Whether you are writing a search interface or simply want to know more about what factors to consider in evaluating a search interface, this series by Tony Russell-Rose is well worth your time.

If you are writing a topic map, you already have as a goal the collection of information for some purpose. It would be sad if the information you collect isn’t findable due to poor interface design.

Designing Search (part 1): Entering the query

Thursday, January 19th, 2012

Designing Search (part 1): Entering the query by Tony Russell-Rose.

From the post:

In an earlier post we reviewed models of information seeking, from an early focus on documents and queries through to a more nuanced understanding of search as an information journey driven by dynamic information needs. While each model emphasizes different aspects of the search process, what they share is the principle that search begins with an information need which is articulated in some form of query. What follows below is the first in a mini-series of articles exploring the process of query formulation, starting with the most ubiquitous of design elements: the search box.

If you are designing or using search interfaces, you will benefit from reading this post.

Suggestion: Don’t jump to the summary and best practices. Tony’s analysis is just as informative as the conclusions he reaches.

Relevance Tuning and Competitive Advantage via Search Analytics

Sunday, January 8th, 2012

Relevance Tuning and Competitive Advantage via Search Analytics

It must be all the “critical” evaluation of infographics I have been reading but I found myself wondering about the following paragraph:

This slide shows how Search Analytics can be used to help with A/B testing. Concretely, in this slide we see two Solr Dismax handlers selected on the right side. If you are not familiar with Solr, think of a Dismax handler as an API that search applications call to execute searches. In this example, each Dismax handler is configured differently and thus each of them ranks search hits slightly differently. On the graph we see the MRR (see Wikipedia page for Mean Reciprocal Rank details) for both Dismax handlers and we can see that the one corresponding to the blue line is performing much better. That is, users are clicking on search hits closer to the top of the search results page, which is one of several signals of this Dismax handler providing better relevance ranking than the other one. Once you have a system like this in place you can add more Dismax handlers and compare 2 or more of them at a time. As the result, with the help of Search Analytics you get actual, real feedback about any changes you make to your search engine. Without a tool like this, you cannot really tune your search engine’s relevance well and will be doing it blindly.

Particularly the line:

That is, users are clicking on search hits closer to the top of the search results page, which is one of several signals of this Dismax handler providing better relevance ranking than the other one.

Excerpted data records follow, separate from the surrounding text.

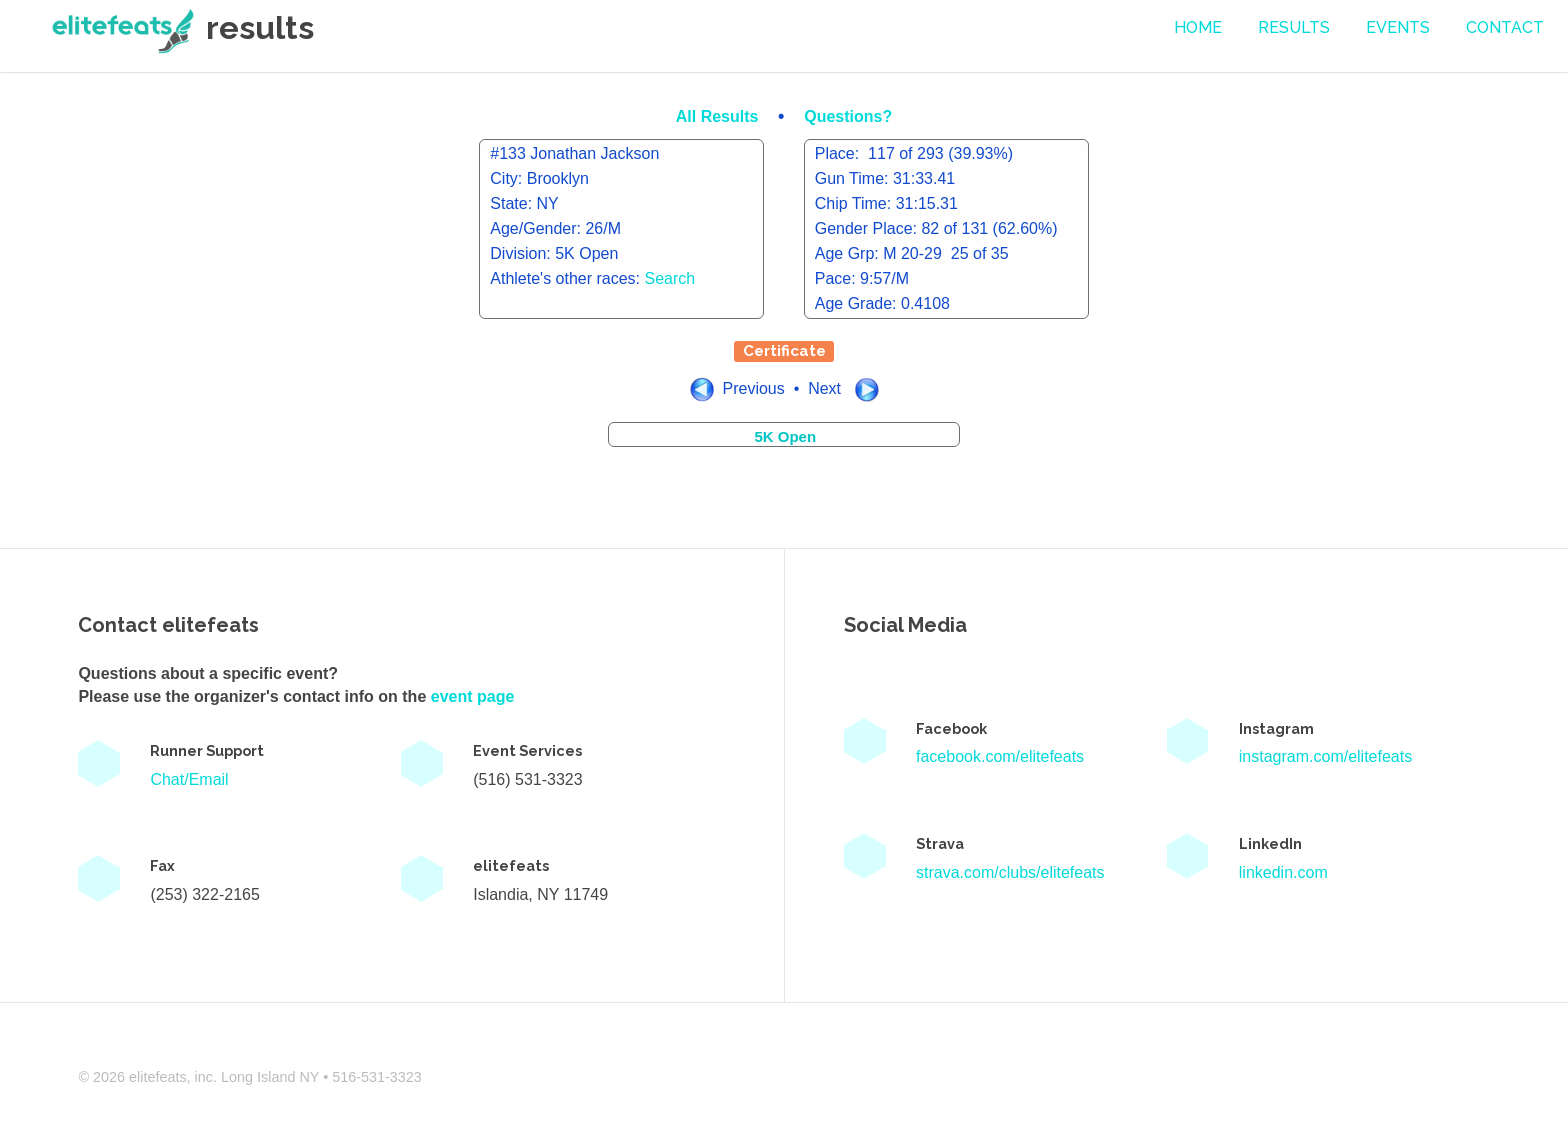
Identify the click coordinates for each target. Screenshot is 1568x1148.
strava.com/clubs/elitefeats (1010, 872)
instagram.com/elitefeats (1325, 756)
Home (1198, 27)
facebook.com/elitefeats (1000, 756)
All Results (719, 116)
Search (670, 278)
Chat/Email (189, 779)
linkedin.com (1283, 872)
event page (473, 696)
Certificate (784, 351)
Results (1294, 27)
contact (1505, 27)
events (1398, 27)
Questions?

Here is one way to test that assumption:

Report for any search as the #1 or #2 result, “private cell-phone number for …” and pick one of the top ten movie actresses for 2011. And you can do better than that, make sure the cell-phone number is one that rings at your search analytics desk. Now see how many users are “…clicking on search hits closer to the top of the search results page….”

Are your results more relevant than a movie star?

Don’t get me wrong, search analytics are very important, but let’s not get carried away about what we can infer from largely opaque actions.

Some other questions: Did users find the information they needed? Can they make use of that information? Does that use improve some measurable or important aspect of the company business? Let’s broaden search analytics to make search results less opaque.